Biofuel has become a trendy word lately. Obtained naturally from agricultural products, environmentally friendly, biofuels are seen as a viable alternative to traditional combustibles.

That determined the European Union to plan a strategy to boost renewable energy consumption and production, which had each member state produce biofuels amounting to a minimum 2% of all fuels on domestic markets by the end of last year. The target was, however, missed.

The failure is valid for Romania as well, as here production is almost inexistent, companies demand facilities and the agriculture production cannot support the government’s targets.

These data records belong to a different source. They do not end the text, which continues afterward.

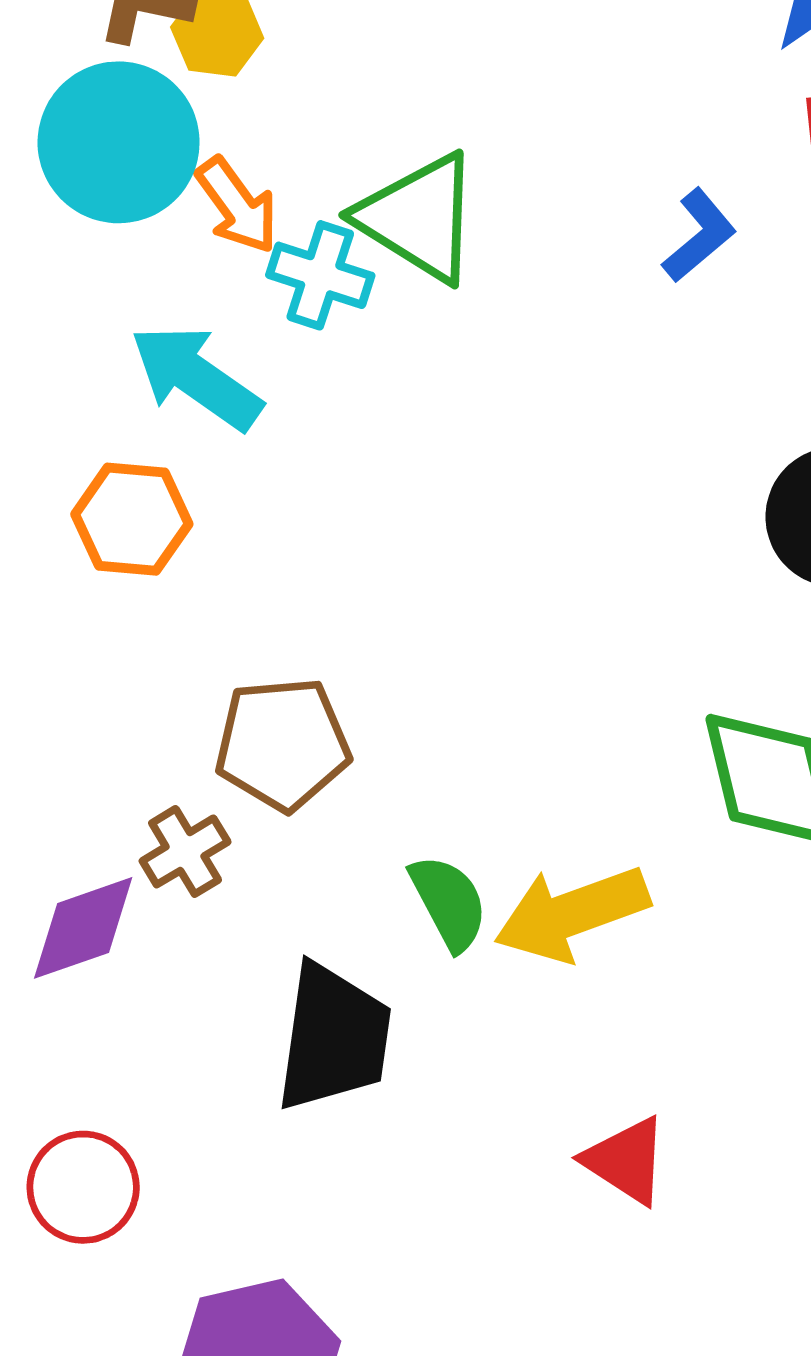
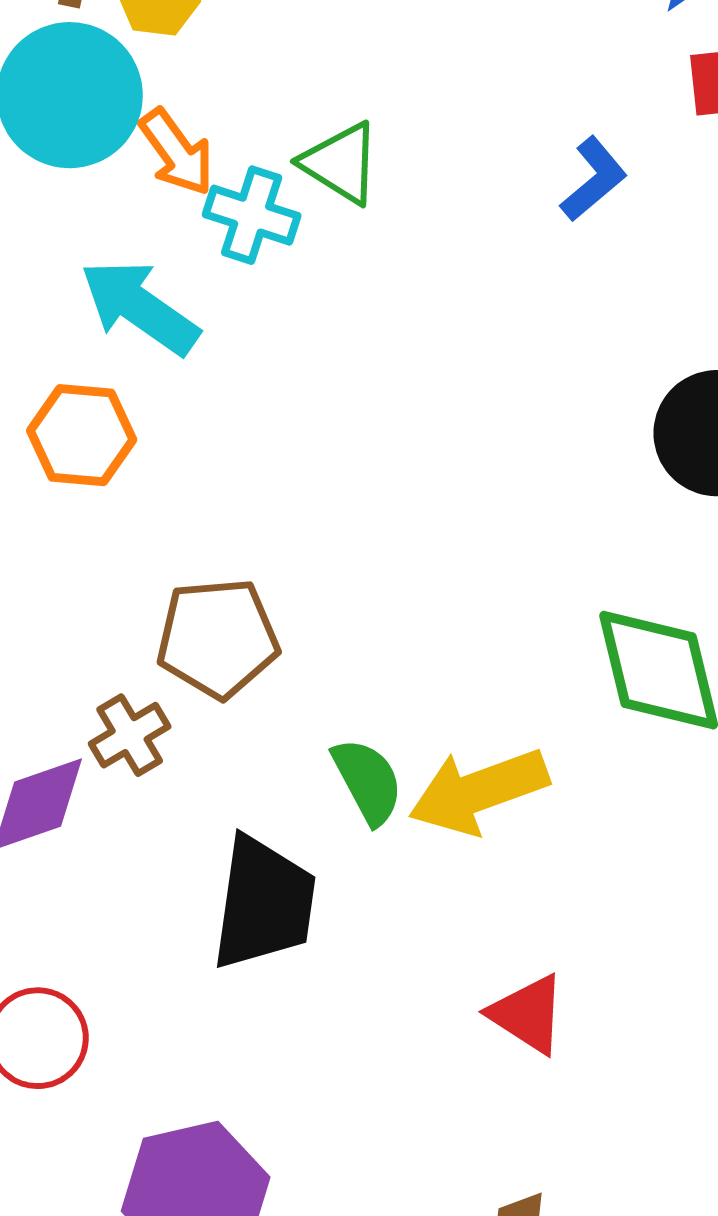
green triangle: (419, 218) -> (341, 163), size x0.7

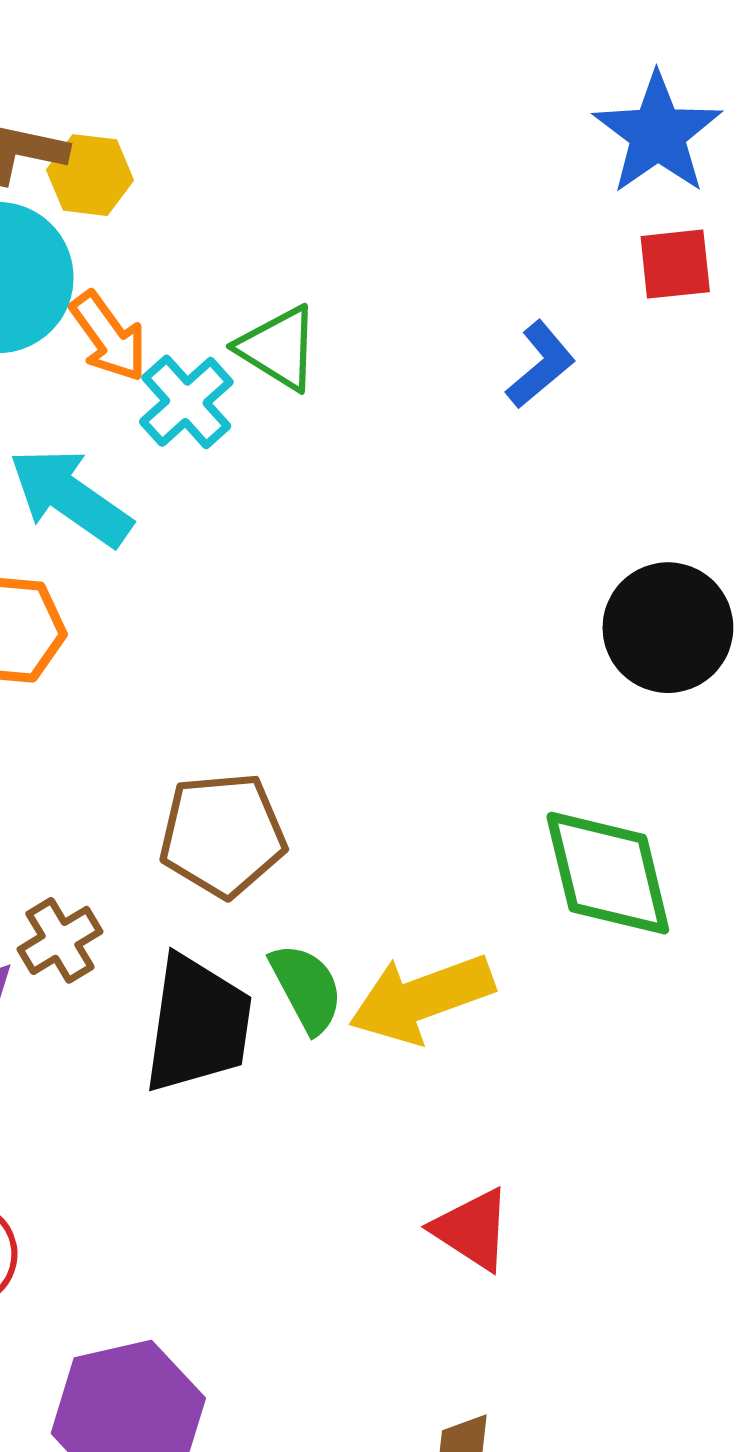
cyan cross: (252, 215) -> (186, 402), turned 30
brown pentagon: (218, 638) -> (223, 835), moved
black trapezoid: (264, 903) -> (198, 1024), moved

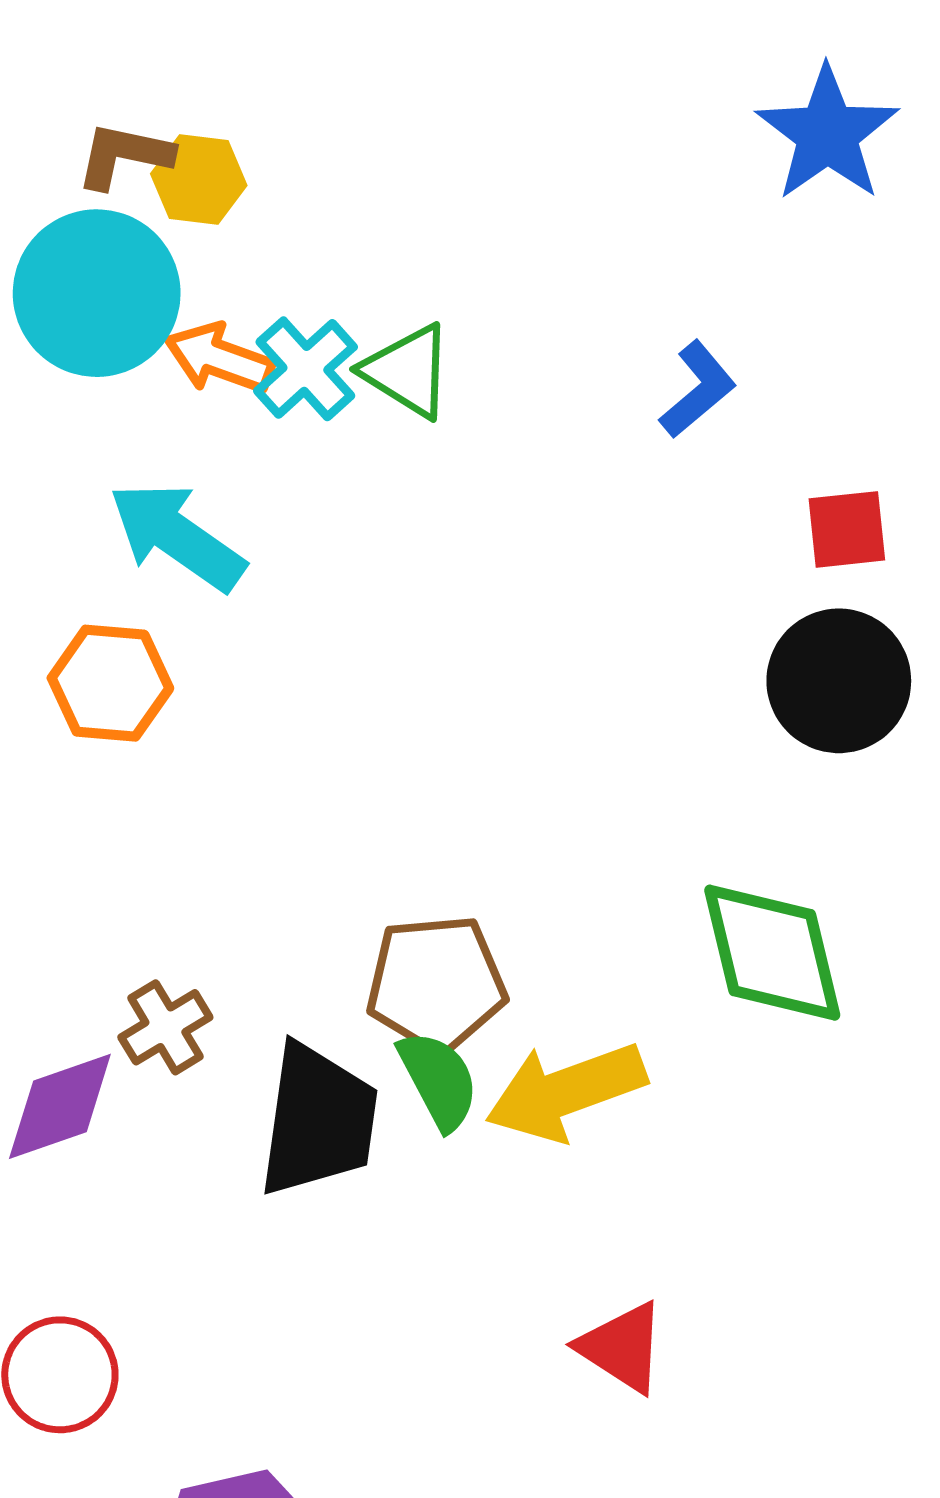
red square: (675, 264) -> (847, 529), moved
orange arrow: (109, 337) -> (219, 359), turned 146
cyan cross: (186, 402) -> (305, 369), moved
brown pentagon: (223, 835) -> (436, 984), moved

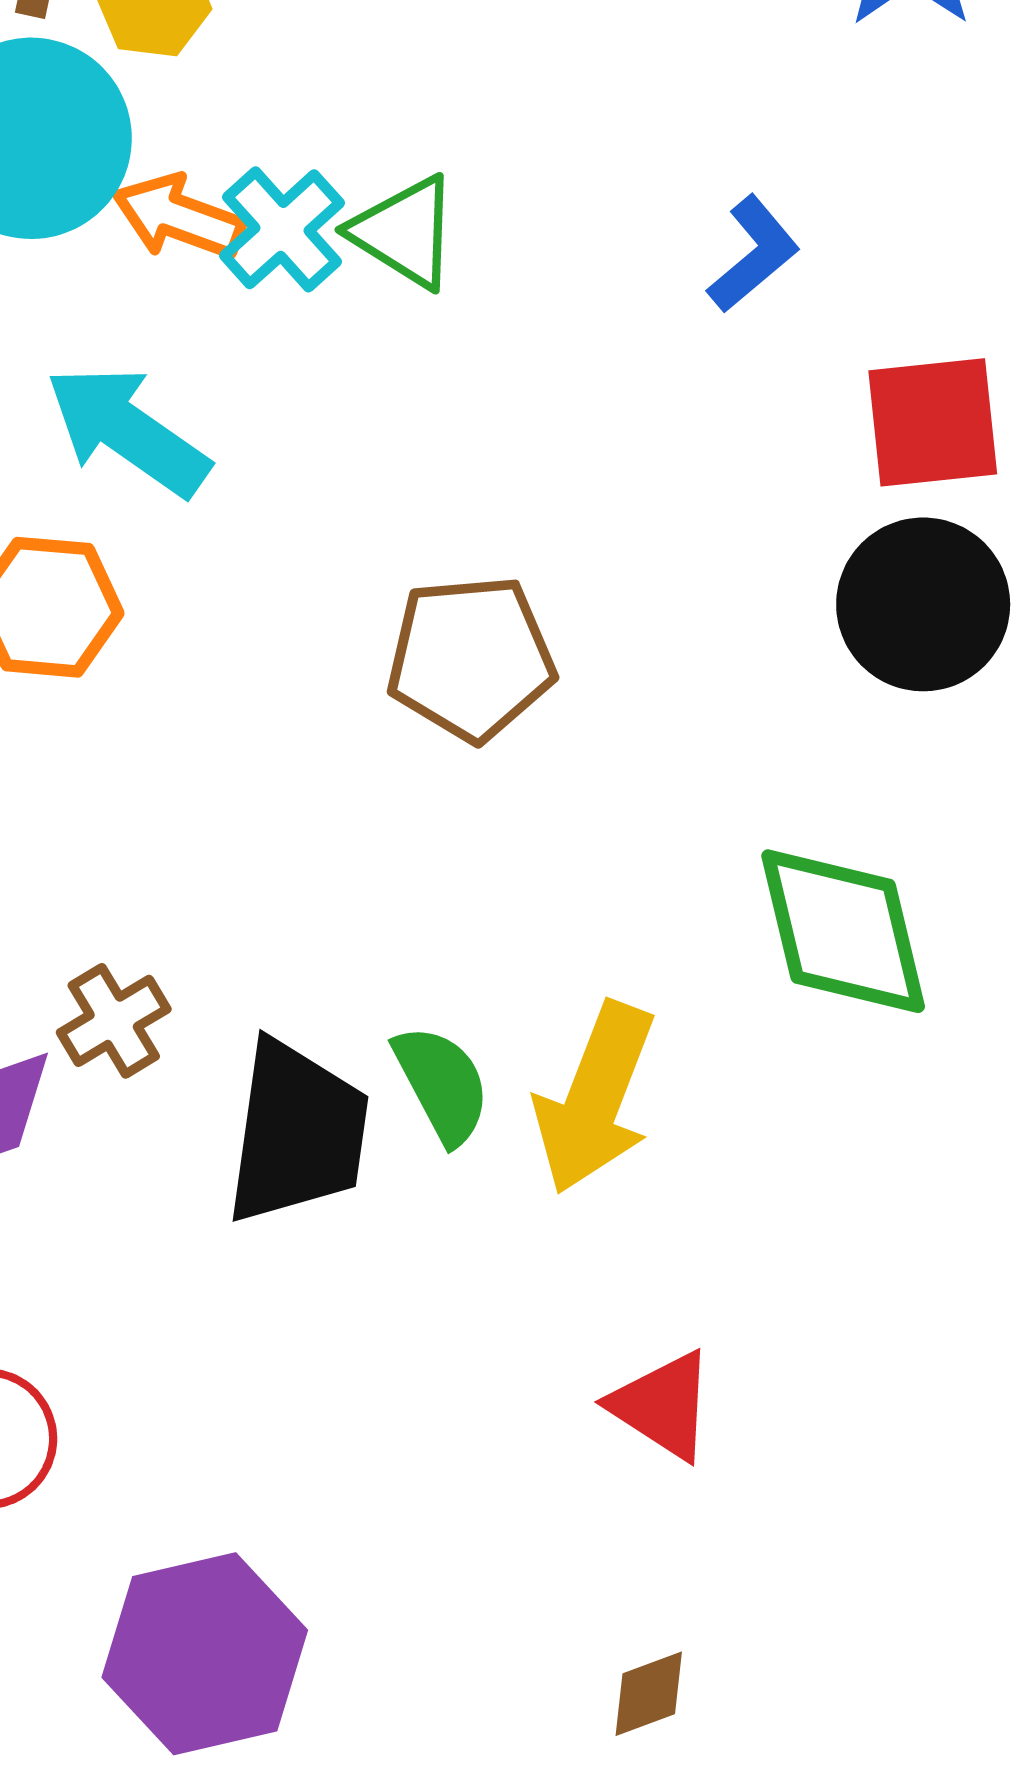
red square: (847, 529) -> (933, 422), size x1.4
brown pentagon: (436, 984) -> (471, 658), moved
yellow arrow: (566, 1092) -> (595, 1098), turned -49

The European EC/2003/30 directive dating May 2003 says the minimum percentage of biofuel (bioetanol and biodiesel) that must be brought on the market by each member state should be 2% by December 31, 2005, and 5.75% by the end of 2010.

Romania adopted the European directive in 2005, setting an objective to reach the 2% level by January 1, 2007 and the 5.75% threshold by 2010. But as the directive is not compulsory, it does not contain coercive measures.

The lack of coercive measures is confirmed by Vladimir Chirtes, a negotiator working for the Romanian EU Integration Ministry. He says “a report will be made at the end of 2006 and the tendency is that the targets become compulsory, taking into account the specifics of each member state”.

The same says Cristiana Ion, head on environmental issues with the Economy Ministry in Bucharest. She warns that tough talks are ongoing in the EU, sparked by the failure of member states to reach the set targets.

Meanwhile, Romanian companies complain about the lack of legislation when they argue why they did not contribute in any way to the effort of reaching the biofuel objectives.

According to Rompetrol vice-president Adrian Petrus, the 2005 Governmental Decision in this regard is lacking a whole lot of clear provisions. That is why Rompetrol will invest in this field only once the legislation becomes more favorable, he says.

The new legislation not only fails to provide compulsory terms, but also sets too short a deadline for the 2% objective, he explains, saying that the most important factor is the lack of facilities for producers as important investments are needed for the production of biofuels. His point of view is shared by Gheorghe Constantinescu, Senior Counsellor for the President of the OMV group.

Authorities in Bucharest say they did move in this regard. The Agriculture Ministry says it is trying to find a mechanism of subsidizing oil-producing crops, while the new Fiscal Codes provides excise exemption for biofuels.

Which is a lot, as some countries such as Germany and Austria did not fully exempt, but only cut biofuel excises, says Cristiana Ion.

The problem is, the new Fiscal Code applies only in January 1, 2007, when Romania will already be a member of the EU. And the EU Integration and Economy ministries believe it is impossible for Romania to fall in line with the EC directive by this date.